## Exercise instructions
All entries below are to be written out again exactly, but no picture is to be copied.
((
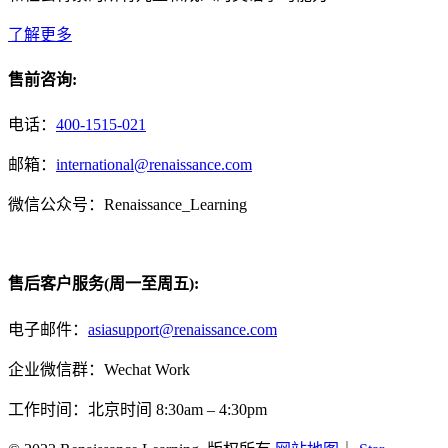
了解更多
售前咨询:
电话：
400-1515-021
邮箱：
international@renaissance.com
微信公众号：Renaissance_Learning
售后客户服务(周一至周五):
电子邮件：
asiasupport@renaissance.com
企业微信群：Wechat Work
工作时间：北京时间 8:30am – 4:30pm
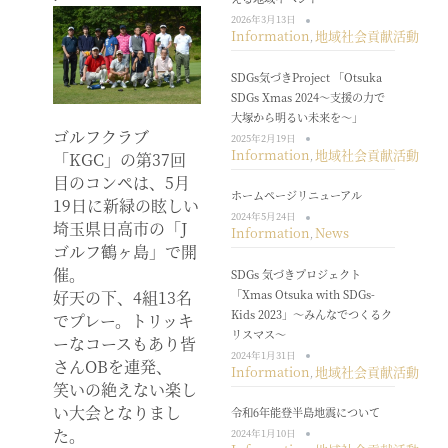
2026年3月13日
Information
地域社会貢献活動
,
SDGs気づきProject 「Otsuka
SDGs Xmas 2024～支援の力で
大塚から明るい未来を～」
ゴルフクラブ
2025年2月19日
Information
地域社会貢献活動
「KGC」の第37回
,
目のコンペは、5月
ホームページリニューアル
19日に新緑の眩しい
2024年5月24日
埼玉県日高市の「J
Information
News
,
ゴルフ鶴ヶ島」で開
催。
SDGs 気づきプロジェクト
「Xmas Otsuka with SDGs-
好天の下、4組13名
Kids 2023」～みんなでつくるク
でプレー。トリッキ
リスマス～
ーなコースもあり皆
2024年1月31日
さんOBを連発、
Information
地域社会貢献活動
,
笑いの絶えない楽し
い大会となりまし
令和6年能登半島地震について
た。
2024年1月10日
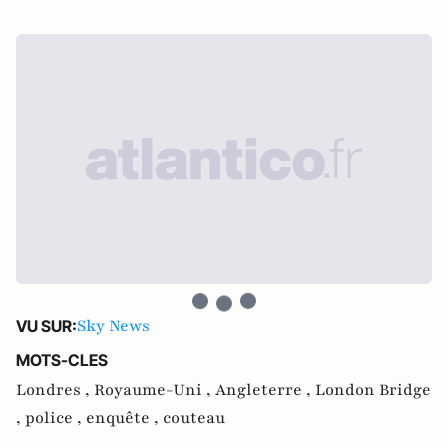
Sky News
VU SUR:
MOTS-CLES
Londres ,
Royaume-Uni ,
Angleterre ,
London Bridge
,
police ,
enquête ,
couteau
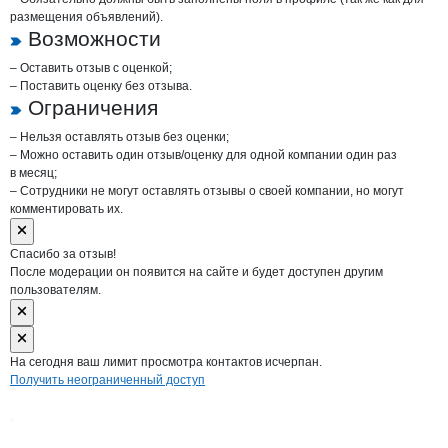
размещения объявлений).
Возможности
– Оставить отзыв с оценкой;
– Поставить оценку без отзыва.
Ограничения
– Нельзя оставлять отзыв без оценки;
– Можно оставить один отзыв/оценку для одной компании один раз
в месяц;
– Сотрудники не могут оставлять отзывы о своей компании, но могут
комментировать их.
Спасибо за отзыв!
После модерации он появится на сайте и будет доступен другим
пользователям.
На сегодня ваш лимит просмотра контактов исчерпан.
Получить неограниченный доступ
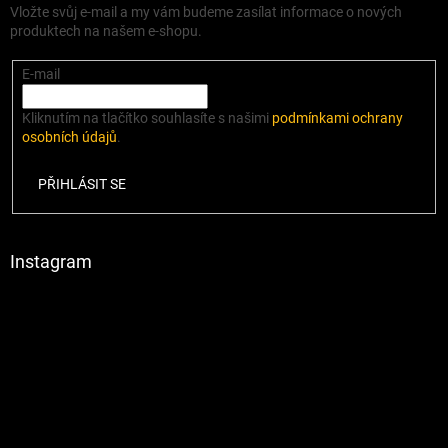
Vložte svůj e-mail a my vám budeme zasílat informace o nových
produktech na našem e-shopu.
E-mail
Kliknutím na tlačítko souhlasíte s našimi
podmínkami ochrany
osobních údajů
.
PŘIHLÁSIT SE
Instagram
))
## Answer box
了解更多
售前咨询:
电话：
400-1515-021
邮箱：
international@renaissance.com
微信公众号：Renaissance_Learning
售后客户服务(周一至周五):
电子邮件：
asiasupport@renaissance.com
企业微信群：Wechat Work
工作时间：北京时间 8:30am – 4:30pm
2026年3月13日
Information
地域社会貢献活動
,
SDGs気づきProject 「Otsuka
SDGs Xmas 2024～支援の力で
大塚から明るい未来を～」
ゴルフクラブ
2025年2月19日
Information
地域社会貢献活動
「KGC」の第37回
,
目のコンペは、5月
ホームページリニューアル
19日に新緑の眩しい
2024年5月24日
埼玉県日高市の「J
Information
News
,
ゴルフ鶴ヶ島」で開
催。
SDGs 気づきプロジェクト
「Xmas Otsuka with SDGs-
好天の下、4組13名
Kids 2023」～みんなでつくるク
でプレー。トリッキ
リスマス～
ーなコースもあり皆
2024年1月31日
さんOBを連発、
Information
地域社会貢献活動
,
笑いの絶えない楽し
い大会となりまし
令和6年能登半島地震について
た。
2024年1月10日
Sky News
VU SUR:
MOTS-CLES
Londres ,
Royaume-Uni ,
Angleterre ,
London Bridge
,
police ,
enquête ,
couteau
размещения объявлений).
Возможности
– Оставить отзыв с оценкой;
– Поставить оценку без отзыва.
Ограничения
– Нельзя оставлять отзыв без оценки;
– Можно оставить один отзыв/оценку для одной компании один раз
в месяц;
– Сотрудники не могут оставлять отзывы о своей компании, но могут
комментировать их.
Спасибо за отзыв!
После модерации он появится на сайте и будет доступен другим
пользователям.
На сегодня ваш лимит просмотра контактов исчерпан.
Получить неограниченный доступ
Vložte svůj e-mail a my vám budeme zasílat informace o nových
produktech na našem e-shopu.
E-mail
Kliknutím na tlačítko souhlasíte s našimi
podmínkami ochrany
osobních údajů
.
PŘIHLÁSIT SE
Instagram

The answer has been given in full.